» INSTRUCTIONS TO FOLLOW
Keep each line of the material that includes "winkelwagen", and leave out the rest.

» SUPPLIED DATA
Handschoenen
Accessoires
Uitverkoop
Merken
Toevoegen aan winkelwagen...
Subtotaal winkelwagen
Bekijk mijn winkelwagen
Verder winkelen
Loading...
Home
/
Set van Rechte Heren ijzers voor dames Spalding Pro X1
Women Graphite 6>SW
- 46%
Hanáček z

==

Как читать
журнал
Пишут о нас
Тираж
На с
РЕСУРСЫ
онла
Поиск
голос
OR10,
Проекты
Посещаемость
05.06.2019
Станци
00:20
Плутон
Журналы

» RESULT
Toevoegen aan winkelwagen...
Subtotaal winkelwagen
Bekijk mijn winkelwagen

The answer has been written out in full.